Bianca is only too aware of what her cousin might think of her if she tells him what she believes Nicolas intends. She gives Fiorzi a pleading look. ‘Eminence, you have to let me give Arcampora Nicholas’s letter. If you don’t, you will have allowed a monster to escape all retribution for his crimes. By all means, tell Tyrrell that the Brothers of Antioch have been discovered. Give him warning if you must. But please, let me give Arcampora Nicholas’s letter.’
As she waits for his response, Bianca prays that if God is inclined to forgive any of her many sins, He forgives her this one.
17
The cart rolls through the empty lanes beneath a cloudless sky frosted with stars. Nicholas lies in the darkness beneath a pile of hemp sacks, gagged so tightly he is close to suffocating. He can feel every rut and cobble of the journey. He can hear the faint murmur of voices: Dunstan and Florin chatting happily as they ride close by, like two old friends anticipating a pleasant day hunting wildfowl in the marshes around Barnthorpe.
He has no idea where they are taking him. Perhaps to the silent emptiness of Moorfields, or Finsbury Park, or Spittlefields. All he knows is that wherever it is, he will meet his death there. He imagines the dawn rising, an unknown washerwoman approaching a hedge intending to lay out her laundry to dry, finding his body beneath it – just another victim of a violent London quarrel.
Or perhaps he will not be found. Perhaps they mean to dispose of him in the river. That would be ironic, he thinks. The river let him go once before. It has never occurred to him that it was only a temporary reprieve.
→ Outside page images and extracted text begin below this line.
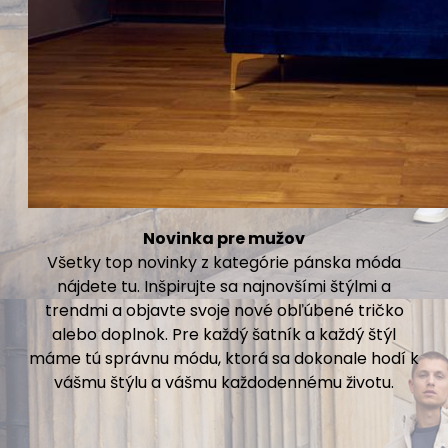
Novinka pre mužov
Všetky top novinky z kategórie pánska móda
nájdete tu. Inšpirujte sa najnovšími štýlmi a
trendmi a objavte svoje nové obľúbené tričko
alebo doplnok. Pre každý šatník a každý štýl
máme tú správnu módu, ktorá sa dokonale hodí k
vášmu štýlu a vášmu každodennému životu.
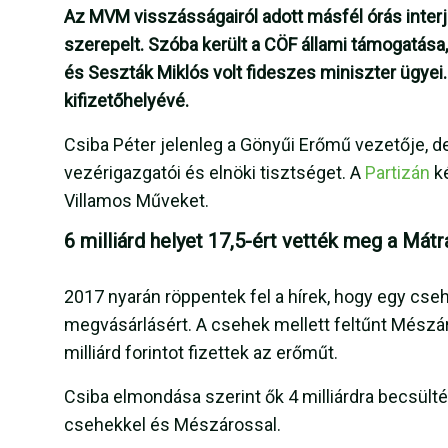
Az MVM visszásságairól adott másfél órás interjú
szerepelt. Szóba került a CÖF állami támogatása,
és Seszták Miklós volt fideszes miniszter ügyei
kifizetőhelyévé.
Csiba Péter jelenleg a Gönyűi Erőmű vezetője, d
vezérigazgatói és elnöki tisztséget. A
Partizán
k
Villamos Műveket.
6 milliárd helyet 17,5-ért vették meg a Mát
2017 nyarán röppentek fel a hírek, hogy egy cs
megvásárlásért. A csehek mellett feltűnt Mészár
milliárd forintot fizettek az erőműt.
Csiba elmondása szerint ők 4 milliárdra becsülté
csehekkel és Mészárossal.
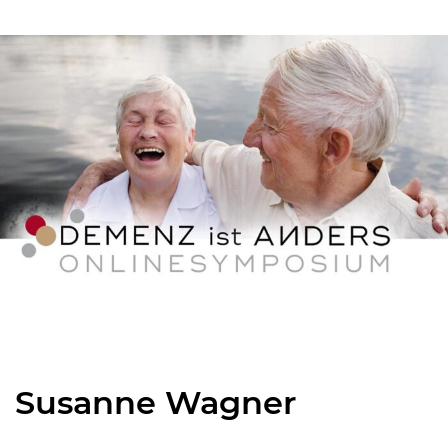
Susanne Wagner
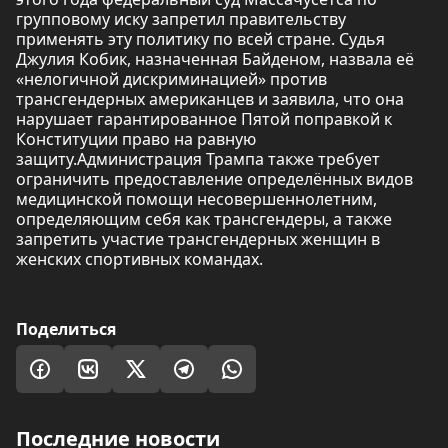
групповому иску запретил правительству
применять эту политику по всей стране. Судья
Джулия Кобик, назначенная Байденом, назвала её
«нелогичной дискриминацией» против
трансгендерных американцев и заявила, что она
нарушает гарантированное Пятой поправкой к
Конституции право на равную
защиту.Администрация Трампа также требует
ограничить предоставление определённых видов
медицинской помощи несовершеннолетним,
определяющим себя как трансгендеры, а также
запретить участие трансгендерных женщин в
женских спортивных командах.
Поделиться
Последние новости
They are heading deeper into the city now, he’s sure of it. By the number of turns the cart is making, Nicholas reckons they must be avoiding the main streets. He wonders how long he will be able to resist Florin and Dunstan when they go to work on him. The thought of what they might do, before they kill him, turns his stomach to ice. But what is even worse is the prospect of his utter humiliation in the face of unendurable pain, and the enjoyment Dunstan and Florin will take from inflicting it. When they have killed him, they will go on their way without the smallest sliver of remorse. They will laugh about it, as he can hear them doing now. In their hard, uncaring eyes, the love he had for Eleanor, his growing feelings for Bianca, his desire to heal – all the things that make him better than a beast – will be worthy of nothing but their derision.
The cart stops. Nicholas hears footsteps. The weight of the hemp sacks is lifted from him. What he sees is beyond all expectation. If he were able, he would open his mouth in wonder.